息子を溺愛はしているものの夫との関係は冷え切っている様子。
夫が夜勤の夜には、そんな女は息子をひとり家に残してミニスカート姿でバーへ飲みに行ったりする。
なんだか共感できないヒロインだな。
で、バーでナンパされてしまう。相手は新聞記者のジャスパー(ユアン・マクレガー)。
そして不倫関係となってしまう。

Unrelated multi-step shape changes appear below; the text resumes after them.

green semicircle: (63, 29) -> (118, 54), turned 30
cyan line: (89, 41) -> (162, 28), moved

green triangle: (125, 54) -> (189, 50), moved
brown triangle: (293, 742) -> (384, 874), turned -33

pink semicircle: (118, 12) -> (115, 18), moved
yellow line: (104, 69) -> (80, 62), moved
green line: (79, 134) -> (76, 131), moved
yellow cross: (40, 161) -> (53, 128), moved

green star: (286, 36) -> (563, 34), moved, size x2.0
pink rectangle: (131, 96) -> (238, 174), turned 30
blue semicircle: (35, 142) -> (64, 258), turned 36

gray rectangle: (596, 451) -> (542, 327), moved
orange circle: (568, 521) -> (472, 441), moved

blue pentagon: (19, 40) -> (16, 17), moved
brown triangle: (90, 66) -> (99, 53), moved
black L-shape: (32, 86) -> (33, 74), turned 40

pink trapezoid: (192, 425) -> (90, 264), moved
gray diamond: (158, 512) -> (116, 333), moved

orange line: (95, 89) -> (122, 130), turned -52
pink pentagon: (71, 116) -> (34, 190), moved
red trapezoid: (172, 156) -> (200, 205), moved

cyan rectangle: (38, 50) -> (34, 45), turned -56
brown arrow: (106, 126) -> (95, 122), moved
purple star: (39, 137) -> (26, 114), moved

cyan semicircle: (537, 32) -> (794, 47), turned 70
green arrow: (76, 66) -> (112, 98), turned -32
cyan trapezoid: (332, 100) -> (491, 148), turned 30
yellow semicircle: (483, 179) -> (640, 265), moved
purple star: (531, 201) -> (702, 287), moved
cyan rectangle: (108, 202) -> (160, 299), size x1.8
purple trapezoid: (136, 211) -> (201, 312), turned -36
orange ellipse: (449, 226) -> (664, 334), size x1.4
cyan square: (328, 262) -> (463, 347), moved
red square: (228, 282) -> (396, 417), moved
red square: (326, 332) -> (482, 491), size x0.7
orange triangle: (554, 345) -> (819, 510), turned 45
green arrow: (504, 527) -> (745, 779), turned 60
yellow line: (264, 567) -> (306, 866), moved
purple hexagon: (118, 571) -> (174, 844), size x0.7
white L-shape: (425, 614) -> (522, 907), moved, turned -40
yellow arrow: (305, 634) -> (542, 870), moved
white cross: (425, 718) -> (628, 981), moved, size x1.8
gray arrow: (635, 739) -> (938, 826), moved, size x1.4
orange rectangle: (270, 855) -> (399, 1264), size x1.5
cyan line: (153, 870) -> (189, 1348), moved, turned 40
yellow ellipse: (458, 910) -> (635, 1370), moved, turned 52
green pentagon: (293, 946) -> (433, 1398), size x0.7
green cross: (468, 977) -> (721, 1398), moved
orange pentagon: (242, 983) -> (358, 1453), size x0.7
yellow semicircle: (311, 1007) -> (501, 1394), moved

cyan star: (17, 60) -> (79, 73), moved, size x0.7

おいおい。
それこそ身体を張ってミシェル・ウィリアムズが頑張っているのだが、あんた、やっぱりいかんやろ。
夫と息子がサッカーの試合を見に行った留守にも女はジャスパーを家に引き入れる。
その情事の最中にテレビがサッカー場で爆破テロが怒ったことを伝える。
えっ、夫は? 私の大事な息子ちゃんは?
サッカー場は大惨事になっており、夫と息子は大勢の犠牲者の一員となっていた。
ということで、そのトラウマを抱えて彷徨う女の物語となる。
ジャスパーが事件を調べ、自爆テロをおこなった犯人の家族がでてきたりする。
自爆テロの計画を把握しながら犯人一味を泳がせていた警察の思惑も判ってくる。
あなたたちのせいで私の大事な息子ちゃんが死んでしまったのよ。どうしてくれるの・・・。
原作は「「息子を奪ったあなたへ」という小説で、オサマ・ビンラディンに手紙を書くという設定が軸になっているようだった。
映画の原題は”爆発物”とか”扇動者”とかいったもの。
邦題だとアパートが爆発するようなニュアンスになってしまうが、よかったのだろうか?
映画の最後近く、死んだ息子の顔が描かれた追悼の大きな気球に引かれる様にビルの屋上にたつ女。
死を望もうとした女だったが、そのときに彼女は妊娠していることに気づく。
あ、新しい命が・・・。
気づくのが遅すぎるやろ。傍目にもお腹は大きくなっていたし、もう胎動もあっただろうに。
とにかく新しい生命を得て、女は新しい生活に踏みだす・・・。
なんだ、これ?
あの赤ちゃんの父親は誰だったのだ? 死んだ夫、それともジャスパー?
せっかくミシャル・ウィリアムズが体当たりで演じていたのに、映画は残念なものだった。
とにかく全体が中途半端な映画だった。
自分が不倫をしている最中に夫と息子を失った女の後悔と絶望を描きたかったのか、それとも爆破テロの犯人やその背後にあった事情を描きたかったのか。
何ともどっちつかず。
少なくとも宣伝文句にあるようなサスペンス映画ではなかったな。